At this point, we have reviewed all the proof relevant to direct threat that Dr. Bragdon claims was available to him in September of 1994. Each piece of evidence is too speculative or too tangential (or, in some instances, both) to create a genuine issue of material fact. This ends our item-by-item explication of the record.
We next consider whether these eight proffers, in cumulation, possess greater probative force. This can occur when items of evidence, each insufficient in itself to prove a particular point, complement each other, like interlocking pieces of a jigsaw puzzle, in such a way that they together demonstrate some material fact. Thus, had Dr. Bragdon cited separate sources of evidence demonstrating (a) the likelihood of dental needlestick and (b) the likelihood of a dentist contracting HIV from a needlestick, these items together possibly would have been adequate to defeat summary judgment on the direct threat defense. Or, had he proffered several items of evidence that each showed a small risk to the health or safety of others, the aggregate effect of these items might have sufficed to prove a significant risk and thus to thwart summary judgment.

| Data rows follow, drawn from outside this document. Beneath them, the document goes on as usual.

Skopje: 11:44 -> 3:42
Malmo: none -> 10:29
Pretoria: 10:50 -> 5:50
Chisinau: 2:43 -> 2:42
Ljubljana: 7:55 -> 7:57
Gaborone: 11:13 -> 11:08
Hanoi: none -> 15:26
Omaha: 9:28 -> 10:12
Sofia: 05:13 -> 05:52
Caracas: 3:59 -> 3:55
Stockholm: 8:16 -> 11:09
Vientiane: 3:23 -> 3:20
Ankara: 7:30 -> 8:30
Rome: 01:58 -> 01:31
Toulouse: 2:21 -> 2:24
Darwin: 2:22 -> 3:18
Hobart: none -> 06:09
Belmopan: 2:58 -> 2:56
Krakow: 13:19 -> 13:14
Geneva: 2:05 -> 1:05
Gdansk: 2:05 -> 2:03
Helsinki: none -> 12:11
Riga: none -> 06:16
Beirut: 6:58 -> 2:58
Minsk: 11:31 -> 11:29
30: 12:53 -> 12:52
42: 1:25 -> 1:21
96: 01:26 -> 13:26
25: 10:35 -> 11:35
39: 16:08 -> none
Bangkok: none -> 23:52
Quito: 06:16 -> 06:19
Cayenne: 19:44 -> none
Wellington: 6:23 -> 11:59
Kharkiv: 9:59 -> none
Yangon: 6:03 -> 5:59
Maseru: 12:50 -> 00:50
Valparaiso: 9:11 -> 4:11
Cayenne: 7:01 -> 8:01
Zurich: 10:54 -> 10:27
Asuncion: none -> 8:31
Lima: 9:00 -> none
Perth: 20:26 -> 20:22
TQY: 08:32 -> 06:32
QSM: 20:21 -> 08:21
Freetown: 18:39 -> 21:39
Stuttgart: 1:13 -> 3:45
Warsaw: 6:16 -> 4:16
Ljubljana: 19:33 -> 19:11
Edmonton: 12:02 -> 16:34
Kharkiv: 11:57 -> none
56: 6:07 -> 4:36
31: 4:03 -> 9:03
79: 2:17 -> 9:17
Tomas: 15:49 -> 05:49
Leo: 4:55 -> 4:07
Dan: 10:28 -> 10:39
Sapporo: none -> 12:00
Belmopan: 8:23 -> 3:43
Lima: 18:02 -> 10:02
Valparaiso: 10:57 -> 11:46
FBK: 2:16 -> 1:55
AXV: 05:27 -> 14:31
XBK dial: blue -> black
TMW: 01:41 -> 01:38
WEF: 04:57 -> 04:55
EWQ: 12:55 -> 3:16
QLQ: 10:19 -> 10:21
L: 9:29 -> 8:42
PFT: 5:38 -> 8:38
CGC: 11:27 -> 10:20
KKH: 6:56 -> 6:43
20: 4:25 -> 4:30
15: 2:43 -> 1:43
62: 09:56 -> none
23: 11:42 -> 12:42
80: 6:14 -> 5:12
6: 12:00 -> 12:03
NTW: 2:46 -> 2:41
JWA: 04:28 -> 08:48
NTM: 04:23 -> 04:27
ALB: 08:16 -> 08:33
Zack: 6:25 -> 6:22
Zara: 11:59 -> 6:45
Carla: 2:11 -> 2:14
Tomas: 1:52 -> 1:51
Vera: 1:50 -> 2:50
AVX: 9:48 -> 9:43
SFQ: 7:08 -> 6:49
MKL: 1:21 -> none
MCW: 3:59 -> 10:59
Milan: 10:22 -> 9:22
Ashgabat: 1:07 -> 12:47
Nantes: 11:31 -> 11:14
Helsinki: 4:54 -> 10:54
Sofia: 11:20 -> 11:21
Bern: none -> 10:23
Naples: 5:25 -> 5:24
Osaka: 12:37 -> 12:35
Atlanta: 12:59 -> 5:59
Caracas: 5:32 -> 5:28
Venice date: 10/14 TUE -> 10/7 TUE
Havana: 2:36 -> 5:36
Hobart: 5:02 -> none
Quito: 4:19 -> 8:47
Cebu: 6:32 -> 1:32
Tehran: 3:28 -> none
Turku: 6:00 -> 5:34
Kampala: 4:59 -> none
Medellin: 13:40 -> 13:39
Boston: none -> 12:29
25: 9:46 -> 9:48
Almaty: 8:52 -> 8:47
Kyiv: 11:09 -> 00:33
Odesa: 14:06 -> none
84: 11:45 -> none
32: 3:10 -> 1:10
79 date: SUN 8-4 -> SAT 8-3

Despite the fact that Dr. Bragdon did not explicitly make a "cumulative proof" argument, we have spontaneously reviewed the record with this thought in mind. Having done so, we are satisfied that the evidentiary proffers canvassed above, insufficient in themselves, are likewise insufficient in combination to call into legitimate question the lower court's entry of summary judgment. In making this evaluation, we emphasize that, under the ADA, a service provider like Dr. Bragdon is not entitled to demand absolute safety; he can rely upon the direct threat defense only in response to significant risks. Here, Dr. Bragdon has failed to present meaningfully probative evidence that treating Ms. Abbott would have posed a medically significant risk to his health or safety.
For the reasons indicated, we rule that Ms. Abbott's HIV-positive status is a physical impairment which substantially interferes with her major life activity of reproduction, and that she is therefore disabled within the meaning of the ADA. Inasmuch as Dr. Bragdon has failed to produce sufficient evidence to establish a triable issue on his direct threat defense, the entry of summary judgment in Ms. Abbott's favor must stand.
Under ordinary circumstances, we would go no further. Here, however, we believe that more should be said. It is sometimes convenient to think of cases as involving conduct that may be categorized in terms of polar extremes: reasonable or unreasonable, praiseworthy or blameworthy, good or evil. But, given the complexities of the society in which we live, many decisions resist such facile classification into black-or-white dichotomies. Such cases are better characterized in varying shades of gray.
This is such an instance. The litigants' positions are understandable in human terms and impartial observers can empathize with both parties. Still, on the facts of record, the defendant's refusal to render routine dental care to an HIV-positive patient offends a duly enacted federal statute and thus cannot be tolerated by a court of law.
Although we do what we must, we are not blind to the difficulty of the choices that the ADA compels health-care professionals such as Dr. Bragdon to make. We also recognize that cases of this kind are necessarily fact-sensitive; had the patient required more invasive treatment or had the dentist proffered stronger evidence of a direct threat, the result may well have differed. We therefore caution future courts not to read our words more broadly than the context admits; our decision today eschews a blanket rule and instead demands case-by-case inquiry into a service provider's responsibilities to treat HIV-positive patients.